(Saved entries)
-- Opening Marker --
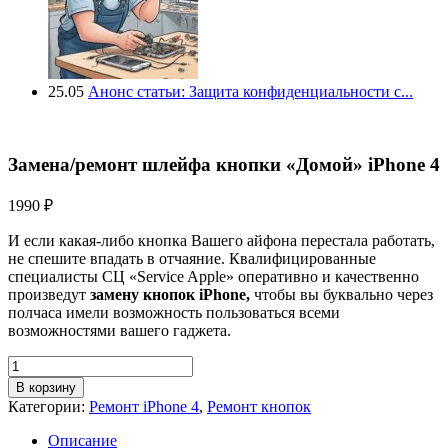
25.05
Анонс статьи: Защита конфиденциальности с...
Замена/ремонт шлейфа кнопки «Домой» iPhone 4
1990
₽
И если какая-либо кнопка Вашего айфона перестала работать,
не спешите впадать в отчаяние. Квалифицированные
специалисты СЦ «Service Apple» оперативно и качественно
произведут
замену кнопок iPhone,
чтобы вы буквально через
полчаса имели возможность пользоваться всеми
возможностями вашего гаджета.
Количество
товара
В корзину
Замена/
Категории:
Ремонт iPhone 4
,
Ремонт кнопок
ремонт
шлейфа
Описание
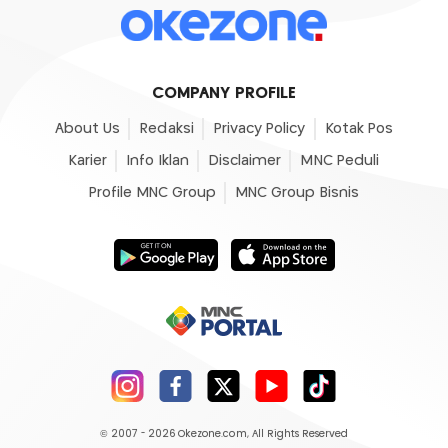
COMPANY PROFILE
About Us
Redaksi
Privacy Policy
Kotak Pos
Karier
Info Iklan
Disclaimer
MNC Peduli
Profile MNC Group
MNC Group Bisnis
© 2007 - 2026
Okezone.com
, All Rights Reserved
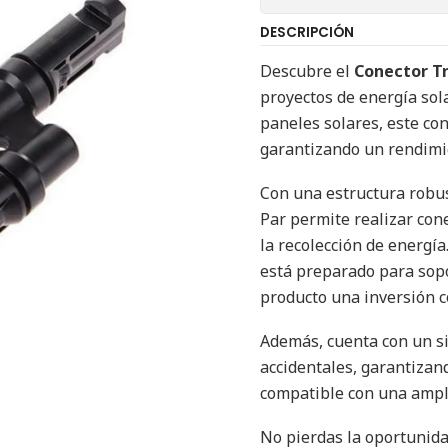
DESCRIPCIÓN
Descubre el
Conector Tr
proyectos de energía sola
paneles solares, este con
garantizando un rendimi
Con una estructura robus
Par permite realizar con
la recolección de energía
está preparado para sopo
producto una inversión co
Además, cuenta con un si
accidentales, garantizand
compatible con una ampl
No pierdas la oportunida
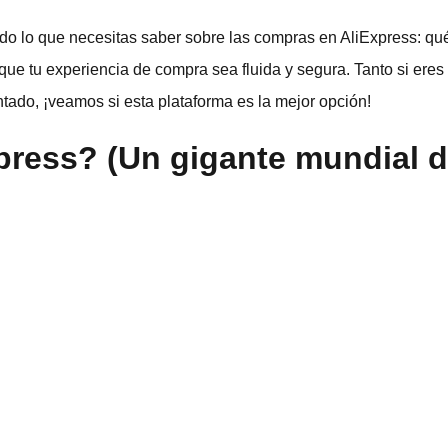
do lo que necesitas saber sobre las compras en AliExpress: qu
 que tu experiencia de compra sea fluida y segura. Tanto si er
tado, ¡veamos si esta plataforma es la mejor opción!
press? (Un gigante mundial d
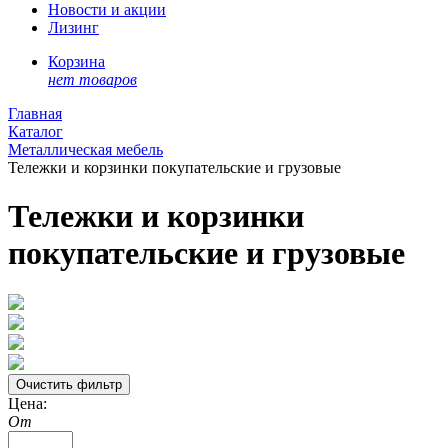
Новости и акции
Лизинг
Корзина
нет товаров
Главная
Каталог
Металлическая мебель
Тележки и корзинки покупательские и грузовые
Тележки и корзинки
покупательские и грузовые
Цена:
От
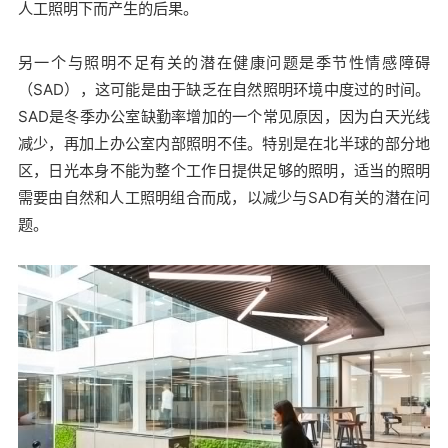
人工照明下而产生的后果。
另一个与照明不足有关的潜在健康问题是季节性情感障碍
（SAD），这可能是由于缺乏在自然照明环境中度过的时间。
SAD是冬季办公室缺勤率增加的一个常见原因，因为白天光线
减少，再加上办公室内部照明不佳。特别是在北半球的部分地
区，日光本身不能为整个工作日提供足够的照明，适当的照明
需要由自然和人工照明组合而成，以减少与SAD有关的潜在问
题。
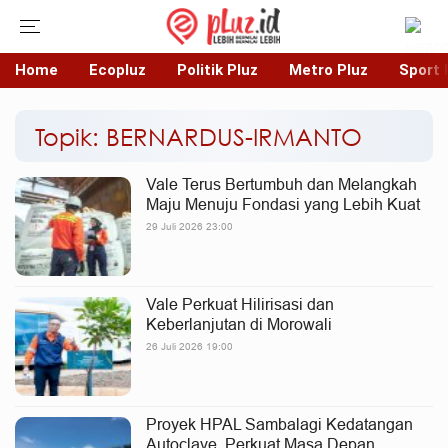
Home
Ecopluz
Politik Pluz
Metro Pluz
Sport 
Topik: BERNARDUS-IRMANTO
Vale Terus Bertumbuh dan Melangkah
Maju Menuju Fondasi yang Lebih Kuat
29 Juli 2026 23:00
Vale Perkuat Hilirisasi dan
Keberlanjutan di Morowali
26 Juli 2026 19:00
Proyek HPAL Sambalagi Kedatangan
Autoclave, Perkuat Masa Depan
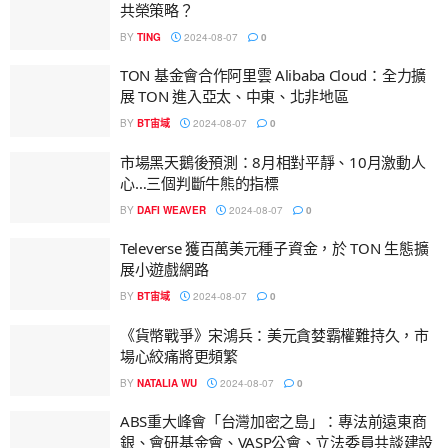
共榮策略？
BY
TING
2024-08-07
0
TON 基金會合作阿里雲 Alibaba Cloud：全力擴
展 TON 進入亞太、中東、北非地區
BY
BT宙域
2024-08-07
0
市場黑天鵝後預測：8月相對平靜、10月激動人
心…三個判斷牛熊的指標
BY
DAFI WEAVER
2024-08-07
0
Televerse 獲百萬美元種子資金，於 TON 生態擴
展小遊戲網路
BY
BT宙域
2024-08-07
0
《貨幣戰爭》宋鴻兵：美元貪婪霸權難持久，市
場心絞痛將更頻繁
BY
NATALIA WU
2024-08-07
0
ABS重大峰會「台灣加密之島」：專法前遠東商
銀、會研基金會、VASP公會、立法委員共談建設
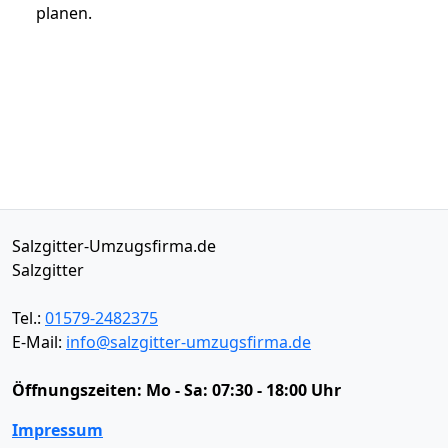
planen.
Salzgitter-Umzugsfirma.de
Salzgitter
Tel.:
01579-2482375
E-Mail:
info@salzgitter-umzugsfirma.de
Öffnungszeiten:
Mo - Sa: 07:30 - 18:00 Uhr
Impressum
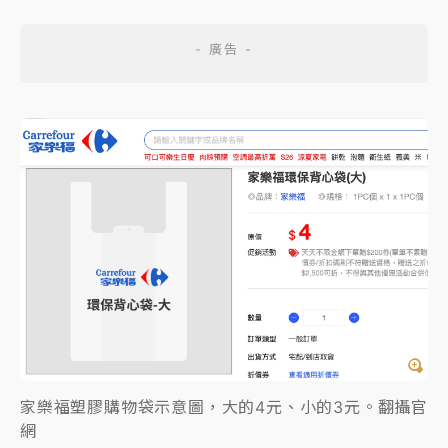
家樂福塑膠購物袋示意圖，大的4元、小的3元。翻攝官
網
-- Closing Marker --
> Activity: Report each line of the data in which "корзинки" occurs.

> Exercise response:
Тележки и корзинки покупательские и грузовые
Тележки и корзинки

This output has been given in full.